* _WHAT YOU ARE ASKED TO DO_:
Report, as a number alone, how many lines below contain the string "világ".
==*==
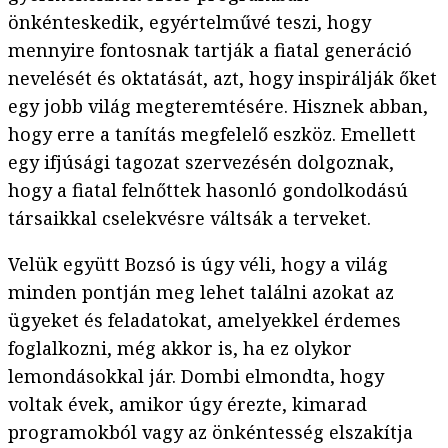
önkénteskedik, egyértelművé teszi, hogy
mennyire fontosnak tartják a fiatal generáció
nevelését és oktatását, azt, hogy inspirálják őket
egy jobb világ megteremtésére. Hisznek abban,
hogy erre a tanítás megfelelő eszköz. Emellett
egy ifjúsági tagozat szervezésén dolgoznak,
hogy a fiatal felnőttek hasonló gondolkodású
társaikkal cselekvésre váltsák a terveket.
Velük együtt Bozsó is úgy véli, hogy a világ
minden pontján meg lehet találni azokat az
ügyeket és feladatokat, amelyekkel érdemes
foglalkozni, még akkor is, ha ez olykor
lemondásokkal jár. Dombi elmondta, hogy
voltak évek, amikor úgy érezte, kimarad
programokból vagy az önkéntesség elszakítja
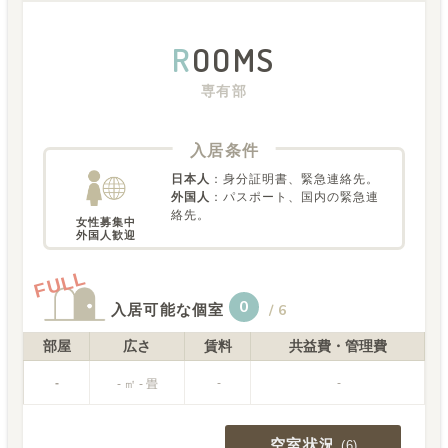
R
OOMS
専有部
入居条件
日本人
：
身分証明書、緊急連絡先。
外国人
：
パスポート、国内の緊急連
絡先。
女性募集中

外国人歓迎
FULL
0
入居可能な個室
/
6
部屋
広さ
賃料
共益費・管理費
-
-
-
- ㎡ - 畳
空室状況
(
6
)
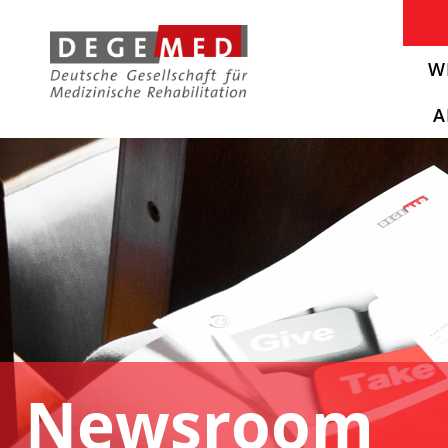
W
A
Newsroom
==*==
* _EXERCISE ANSWER_:
2